Let us provide a little context, according to at least one source. Trees produce six times more terpenes than man. Air fresheners and surface cleaners contribute about 0.2% of all terpenes found in the atmosphere; trees provide the rest. If terpenes are your concern stopping the use of air fresheners and surface cleaners will have little impact; burning down all the trees would be more productive. But wait, fires contribute to the real villain that the authors wish to address PM2.5.
There is a growing concern in parts of the scientific community regarding the particulate matter that is 2.5 micrometers. While the study emphasizes the aerosols released by these volatile chemical compounds they are not a major source of these particles. The primary source of PM2.5 globally is unpaved roads and fires.
The science surrounding PM2.5 is unclear in so many ways. First and foremost, it is uncertain whether PM2.5’s represent a health hazard in the United States as it does in China. (My colleague Dr. Berezow has written about this previously) Second, the amount of PM2.5 is related to atmospheric conditions, the presence of chemicals they react with, the time of day, and geography. So speaking about PM2.5 as a static entity is silly. The authors make their real concern apparent in the final paragraphs of the study.
“VCPs have begun to contribute significantly to SOA [secondary organic aerosol] formation outdoors. … global mortality from fine particles is significantly greater than for ambient O3 [ozone] pollution…”
The seeds for the new scare are being planted.
We have made significant inroads in reducing emissions from gasoline, we have, in fact, made similar major inroads in reducing emissions from volatile chemical products.

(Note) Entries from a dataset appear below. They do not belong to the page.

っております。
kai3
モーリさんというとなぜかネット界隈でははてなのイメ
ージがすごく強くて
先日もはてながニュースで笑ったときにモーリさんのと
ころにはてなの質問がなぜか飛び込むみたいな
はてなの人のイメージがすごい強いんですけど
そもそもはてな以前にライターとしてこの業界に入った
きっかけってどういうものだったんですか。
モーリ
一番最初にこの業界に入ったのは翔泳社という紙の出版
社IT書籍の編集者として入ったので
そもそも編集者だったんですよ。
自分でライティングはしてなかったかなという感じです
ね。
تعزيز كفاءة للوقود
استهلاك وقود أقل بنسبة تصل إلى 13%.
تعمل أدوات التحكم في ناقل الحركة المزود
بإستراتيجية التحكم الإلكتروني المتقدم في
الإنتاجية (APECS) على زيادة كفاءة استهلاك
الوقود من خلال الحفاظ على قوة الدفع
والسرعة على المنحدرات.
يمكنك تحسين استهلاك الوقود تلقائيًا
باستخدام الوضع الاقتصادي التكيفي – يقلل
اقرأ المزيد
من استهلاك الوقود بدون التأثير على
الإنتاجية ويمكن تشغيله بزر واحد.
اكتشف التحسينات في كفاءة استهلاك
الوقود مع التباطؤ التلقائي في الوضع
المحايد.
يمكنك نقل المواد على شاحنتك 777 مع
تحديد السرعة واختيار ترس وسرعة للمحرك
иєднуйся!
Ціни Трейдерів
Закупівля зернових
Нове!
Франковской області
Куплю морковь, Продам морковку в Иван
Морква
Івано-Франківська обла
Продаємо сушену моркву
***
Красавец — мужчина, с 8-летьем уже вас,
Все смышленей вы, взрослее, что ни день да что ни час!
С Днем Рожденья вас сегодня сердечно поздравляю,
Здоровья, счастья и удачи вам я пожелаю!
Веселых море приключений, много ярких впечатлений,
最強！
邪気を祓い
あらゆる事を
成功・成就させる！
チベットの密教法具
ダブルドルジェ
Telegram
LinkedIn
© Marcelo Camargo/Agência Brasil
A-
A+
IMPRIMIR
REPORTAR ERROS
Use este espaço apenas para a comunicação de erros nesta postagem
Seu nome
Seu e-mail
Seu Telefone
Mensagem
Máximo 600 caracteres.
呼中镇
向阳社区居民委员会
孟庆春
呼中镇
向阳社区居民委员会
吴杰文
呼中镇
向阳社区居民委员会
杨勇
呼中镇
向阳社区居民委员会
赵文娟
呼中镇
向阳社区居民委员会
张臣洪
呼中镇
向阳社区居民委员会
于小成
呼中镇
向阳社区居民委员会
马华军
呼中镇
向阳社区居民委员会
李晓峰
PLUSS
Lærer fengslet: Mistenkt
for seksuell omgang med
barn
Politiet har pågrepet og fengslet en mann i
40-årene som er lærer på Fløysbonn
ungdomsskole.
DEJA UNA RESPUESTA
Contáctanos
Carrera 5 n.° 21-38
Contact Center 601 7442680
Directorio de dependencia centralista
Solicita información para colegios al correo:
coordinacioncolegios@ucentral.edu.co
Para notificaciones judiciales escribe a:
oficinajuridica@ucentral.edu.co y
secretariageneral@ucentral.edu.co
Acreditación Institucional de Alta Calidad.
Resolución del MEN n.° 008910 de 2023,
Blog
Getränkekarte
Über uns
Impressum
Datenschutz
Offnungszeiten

For the narrative that man is destroying our world, a new culprit must be found. Volatile chemicals and their secondary effects are replacing our fear of fossil fuels. Is the era of Big Cosmetics and Big Cleaners far off?
 Haircare, lotions, other cosmetics, perfumes, shaving and mouthwash products - in declining order of their contribution.
 Laundry, dishwashing, surface cleaners, industrial degreasers, polishes, air fresheners – in declining order of their contribution.
 Numeracy is an understanding of numbers, as literacy is an understanding of the written word. Numeracy is absent for many individuals when it comes to understanding percentages and ratios. I would cautiously suggest that some of our mainstream writers are number challenged.